CONCEPT Cited by 1 source
Feedback-control load balancing¶
Feedback-control load balancing names the class of LB strategies that close a control loop around each backend's observed load: the controller watches per-node utilization, compares against a setpoint (usually fleet-average utilization), and adjusts that node's routing weight to drive it toward the setpoint. PID is the canonical realization; proportional-only variants and ad-hoc "nudge up or down by ε" controllers are simpler cousins.
Distinguish from open-loop LB algorithms — round-robin, random, subset selection, patterns/power-of-two-choices — which make routing decisions without modeling the effect of their own past decisions on subsequent load. Open-loop algorithms are reactive (P2C sees the current load); feedback-controlled ones are convergent (PID drives utilization toward target).
Why you need it¶
Round-robin distributes requests evenly. That only distributes load evenly when:
- Every request costs the same on every node, AND
- Every node has the same capacity.
Both assumptions fail at scale:
- Heterogeneous hardware. A fleet accumulated over years spans multiple generations of CPUs, NICs, SSDs, and (increasingly) GPUs — request cost per node varies materially. Dropbox names their sixth-generation hardware post as direct motivation.
- Heterogeneous request cost. Real traffic has tail-cost requests: a handful of queries are orders of magnitude more expensive than the median.
- Heterogeneous steady-state load. Some nodes run colocated background work, or serve different shard keys, or are in post-restart warm-up states.
Under all three, equal-request-count → unequal-CPU. Provisioning to the max-utilized node means the mean-utilized node runs under-loaded.
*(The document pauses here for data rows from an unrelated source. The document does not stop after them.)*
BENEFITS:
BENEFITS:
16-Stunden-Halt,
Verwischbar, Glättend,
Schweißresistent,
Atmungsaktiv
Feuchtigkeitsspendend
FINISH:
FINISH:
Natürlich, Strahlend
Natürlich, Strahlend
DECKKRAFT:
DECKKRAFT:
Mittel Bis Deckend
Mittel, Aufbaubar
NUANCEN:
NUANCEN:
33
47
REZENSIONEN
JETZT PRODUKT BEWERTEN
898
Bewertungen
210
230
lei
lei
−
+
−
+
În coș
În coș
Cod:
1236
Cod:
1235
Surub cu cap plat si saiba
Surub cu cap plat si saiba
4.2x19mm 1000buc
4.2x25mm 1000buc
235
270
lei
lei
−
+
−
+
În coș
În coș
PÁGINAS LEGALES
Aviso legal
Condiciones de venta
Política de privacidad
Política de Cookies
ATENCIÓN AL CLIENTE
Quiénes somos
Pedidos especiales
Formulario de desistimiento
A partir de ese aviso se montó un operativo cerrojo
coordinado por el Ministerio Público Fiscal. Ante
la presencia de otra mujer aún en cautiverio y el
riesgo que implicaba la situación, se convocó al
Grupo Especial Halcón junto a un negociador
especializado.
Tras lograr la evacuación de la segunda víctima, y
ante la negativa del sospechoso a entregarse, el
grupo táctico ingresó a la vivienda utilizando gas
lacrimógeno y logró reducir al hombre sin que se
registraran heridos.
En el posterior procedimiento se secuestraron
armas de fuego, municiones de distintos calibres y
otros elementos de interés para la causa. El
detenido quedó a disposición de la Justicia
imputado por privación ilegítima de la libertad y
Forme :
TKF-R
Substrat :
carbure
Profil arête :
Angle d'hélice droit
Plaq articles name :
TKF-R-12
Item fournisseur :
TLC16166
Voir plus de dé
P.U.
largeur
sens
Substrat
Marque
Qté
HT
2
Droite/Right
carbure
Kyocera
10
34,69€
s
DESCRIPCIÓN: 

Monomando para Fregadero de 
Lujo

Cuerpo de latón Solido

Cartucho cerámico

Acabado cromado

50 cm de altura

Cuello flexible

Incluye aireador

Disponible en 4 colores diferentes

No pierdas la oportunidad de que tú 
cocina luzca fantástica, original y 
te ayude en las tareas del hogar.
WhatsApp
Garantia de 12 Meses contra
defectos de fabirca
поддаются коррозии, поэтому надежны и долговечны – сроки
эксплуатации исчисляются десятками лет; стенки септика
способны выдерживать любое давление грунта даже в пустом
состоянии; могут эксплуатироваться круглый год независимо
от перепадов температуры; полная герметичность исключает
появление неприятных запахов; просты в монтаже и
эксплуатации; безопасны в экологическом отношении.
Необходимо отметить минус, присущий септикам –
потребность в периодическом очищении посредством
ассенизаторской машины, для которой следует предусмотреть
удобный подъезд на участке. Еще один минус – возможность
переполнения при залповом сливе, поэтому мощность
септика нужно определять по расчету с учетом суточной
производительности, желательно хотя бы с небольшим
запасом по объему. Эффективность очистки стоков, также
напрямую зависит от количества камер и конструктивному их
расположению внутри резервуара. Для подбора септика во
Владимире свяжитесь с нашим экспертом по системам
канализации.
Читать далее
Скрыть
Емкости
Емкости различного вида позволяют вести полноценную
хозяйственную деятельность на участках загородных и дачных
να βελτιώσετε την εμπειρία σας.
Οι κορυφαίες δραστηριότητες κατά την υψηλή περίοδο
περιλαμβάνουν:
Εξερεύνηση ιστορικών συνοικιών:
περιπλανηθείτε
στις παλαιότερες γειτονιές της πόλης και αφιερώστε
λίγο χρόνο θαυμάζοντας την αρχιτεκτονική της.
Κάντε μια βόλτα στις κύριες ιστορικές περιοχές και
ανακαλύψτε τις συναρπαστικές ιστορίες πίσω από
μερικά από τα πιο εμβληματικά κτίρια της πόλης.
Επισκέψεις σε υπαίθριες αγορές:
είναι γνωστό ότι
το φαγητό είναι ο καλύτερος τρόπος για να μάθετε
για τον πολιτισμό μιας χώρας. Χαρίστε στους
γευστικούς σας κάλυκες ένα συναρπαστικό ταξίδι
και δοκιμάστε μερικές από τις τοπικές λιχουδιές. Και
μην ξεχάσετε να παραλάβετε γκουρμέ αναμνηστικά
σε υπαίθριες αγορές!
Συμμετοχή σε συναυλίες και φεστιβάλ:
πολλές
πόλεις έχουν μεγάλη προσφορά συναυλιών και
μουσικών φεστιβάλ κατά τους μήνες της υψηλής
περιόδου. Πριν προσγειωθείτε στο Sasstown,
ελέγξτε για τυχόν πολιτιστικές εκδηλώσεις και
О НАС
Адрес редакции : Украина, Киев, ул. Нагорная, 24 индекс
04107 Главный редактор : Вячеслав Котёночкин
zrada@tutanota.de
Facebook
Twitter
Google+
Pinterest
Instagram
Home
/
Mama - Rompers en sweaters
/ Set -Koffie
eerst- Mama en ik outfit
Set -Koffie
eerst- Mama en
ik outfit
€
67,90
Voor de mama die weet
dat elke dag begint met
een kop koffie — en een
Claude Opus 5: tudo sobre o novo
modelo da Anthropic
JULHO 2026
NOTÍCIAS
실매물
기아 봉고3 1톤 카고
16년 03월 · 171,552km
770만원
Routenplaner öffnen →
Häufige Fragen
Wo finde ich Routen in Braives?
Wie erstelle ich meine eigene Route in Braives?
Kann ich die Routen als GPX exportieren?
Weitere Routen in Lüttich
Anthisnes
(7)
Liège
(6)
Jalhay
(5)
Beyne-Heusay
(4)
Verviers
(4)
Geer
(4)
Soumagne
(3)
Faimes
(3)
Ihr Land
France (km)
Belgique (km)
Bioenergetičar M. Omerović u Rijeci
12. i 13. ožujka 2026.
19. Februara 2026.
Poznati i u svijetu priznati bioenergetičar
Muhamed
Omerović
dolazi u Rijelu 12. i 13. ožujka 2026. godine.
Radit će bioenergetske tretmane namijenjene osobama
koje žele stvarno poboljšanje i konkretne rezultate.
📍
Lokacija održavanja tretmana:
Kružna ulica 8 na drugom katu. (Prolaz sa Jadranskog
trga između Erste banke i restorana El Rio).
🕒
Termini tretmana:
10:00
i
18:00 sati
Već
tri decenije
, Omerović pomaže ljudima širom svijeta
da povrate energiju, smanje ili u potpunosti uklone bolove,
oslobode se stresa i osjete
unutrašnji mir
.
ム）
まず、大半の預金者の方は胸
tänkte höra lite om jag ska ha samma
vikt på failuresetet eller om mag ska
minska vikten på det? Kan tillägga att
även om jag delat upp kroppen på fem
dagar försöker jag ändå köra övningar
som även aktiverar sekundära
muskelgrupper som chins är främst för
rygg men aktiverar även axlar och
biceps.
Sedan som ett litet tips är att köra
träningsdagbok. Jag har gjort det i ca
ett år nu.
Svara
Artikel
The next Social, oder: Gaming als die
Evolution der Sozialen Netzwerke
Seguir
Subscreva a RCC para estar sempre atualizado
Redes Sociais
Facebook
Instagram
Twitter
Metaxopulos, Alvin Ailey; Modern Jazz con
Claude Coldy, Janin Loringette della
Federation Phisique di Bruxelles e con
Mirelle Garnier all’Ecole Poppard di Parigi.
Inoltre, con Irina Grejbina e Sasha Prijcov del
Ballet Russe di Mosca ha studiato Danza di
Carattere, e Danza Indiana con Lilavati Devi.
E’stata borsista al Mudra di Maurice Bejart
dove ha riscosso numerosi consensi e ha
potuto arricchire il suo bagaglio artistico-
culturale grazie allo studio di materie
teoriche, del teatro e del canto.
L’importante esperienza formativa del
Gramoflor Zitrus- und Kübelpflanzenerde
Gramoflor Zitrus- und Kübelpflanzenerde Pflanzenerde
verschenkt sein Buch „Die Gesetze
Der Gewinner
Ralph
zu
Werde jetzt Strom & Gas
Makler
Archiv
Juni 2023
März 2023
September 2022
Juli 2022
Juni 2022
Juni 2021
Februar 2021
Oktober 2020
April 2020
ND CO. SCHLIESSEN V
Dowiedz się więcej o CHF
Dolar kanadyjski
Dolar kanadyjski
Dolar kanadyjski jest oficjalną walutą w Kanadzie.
That's the cost problem feedback control solves.
Measuring success¶
The correct metric for load balancing is max(utilization) / avg(utilization) across the backend fleet:
- Service owners provision to the max (so nobody tips over).
- The lever for cost is the mean.
- Driving the ratio toward 1 directly translates to fleet-size reduction.
Contrast with p99 or avg latency, which measure user-experience rather than balancer performance. A round-robin fleet can have acceptable p99 and terrible max/avg (because you over-provisioned for the hotspot).
Observed impact numbers (from Robinhood):
| Cluster | Before PID | After PID | Fleet saving |
|---|---|---|---|
| Envoy proxy | 1.26 | 1.01 | ~20% |
| Database frontend | 1.4 | 1.05 | ~25% |
Quantile spread (p5/avg/p95/max on per-node CPU) visibly collapses onto a single line after enablement.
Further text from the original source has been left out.